_Action item_. Give the total of lines holding the word "Where" in the records below, and nothing else.

Collected data:
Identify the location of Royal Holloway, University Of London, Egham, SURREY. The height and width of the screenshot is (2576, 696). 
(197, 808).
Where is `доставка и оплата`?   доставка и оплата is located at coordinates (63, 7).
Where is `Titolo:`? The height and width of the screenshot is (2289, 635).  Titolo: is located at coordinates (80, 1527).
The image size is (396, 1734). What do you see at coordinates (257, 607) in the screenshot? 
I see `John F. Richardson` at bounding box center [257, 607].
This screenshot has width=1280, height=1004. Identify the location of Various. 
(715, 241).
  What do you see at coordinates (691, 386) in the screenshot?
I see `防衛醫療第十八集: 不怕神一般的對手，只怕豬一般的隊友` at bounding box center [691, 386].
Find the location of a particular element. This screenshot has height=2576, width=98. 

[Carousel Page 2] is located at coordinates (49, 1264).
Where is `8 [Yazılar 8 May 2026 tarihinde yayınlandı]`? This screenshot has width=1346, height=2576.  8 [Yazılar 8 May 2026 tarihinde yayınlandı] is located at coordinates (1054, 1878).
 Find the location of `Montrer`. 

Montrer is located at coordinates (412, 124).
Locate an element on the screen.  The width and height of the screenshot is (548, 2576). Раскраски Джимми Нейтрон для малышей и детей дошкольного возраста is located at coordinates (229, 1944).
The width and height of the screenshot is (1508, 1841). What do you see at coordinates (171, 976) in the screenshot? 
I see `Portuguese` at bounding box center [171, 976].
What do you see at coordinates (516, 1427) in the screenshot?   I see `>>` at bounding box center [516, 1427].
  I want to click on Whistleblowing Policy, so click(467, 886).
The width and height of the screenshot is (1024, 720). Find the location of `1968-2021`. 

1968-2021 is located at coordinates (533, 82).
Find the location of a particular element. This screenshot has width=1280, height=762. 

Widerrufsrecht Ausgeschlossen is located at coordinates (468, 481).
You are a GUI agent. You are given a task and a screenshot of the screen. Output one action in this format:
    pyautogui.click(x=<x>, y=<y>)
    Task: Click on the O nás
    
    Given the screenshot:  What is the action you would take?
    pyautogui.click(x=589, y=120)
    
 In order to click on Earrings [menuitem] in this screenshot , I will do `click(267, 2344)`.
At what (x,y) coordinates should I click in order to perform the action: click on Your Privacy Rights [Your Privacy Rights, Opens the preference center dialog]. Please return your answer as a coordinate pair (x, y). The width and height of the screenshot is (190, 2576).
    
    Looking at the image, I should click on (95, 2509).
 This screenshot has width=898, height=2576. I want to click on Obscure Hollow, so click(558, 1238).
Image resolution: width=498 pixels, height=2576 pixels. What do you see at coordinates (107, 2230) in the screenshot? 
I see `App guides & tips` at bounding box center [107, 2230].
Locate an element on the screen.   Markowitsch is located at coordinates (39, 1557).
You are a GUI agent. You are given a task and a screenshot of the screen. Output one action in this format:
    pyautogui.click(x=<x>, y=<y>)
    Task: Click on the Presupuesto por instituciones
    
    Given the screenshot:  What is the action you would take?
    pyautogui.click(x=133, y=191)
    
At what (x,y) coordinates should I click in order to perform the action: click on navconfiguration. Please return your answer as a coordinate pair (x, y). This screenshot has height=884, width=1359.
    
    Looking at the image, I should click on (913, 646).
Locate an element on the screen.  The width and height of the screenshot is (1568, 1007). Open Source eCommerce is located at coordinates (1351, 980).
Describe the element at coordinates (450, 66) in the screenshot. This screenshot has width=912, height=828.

_Response to the task_. 3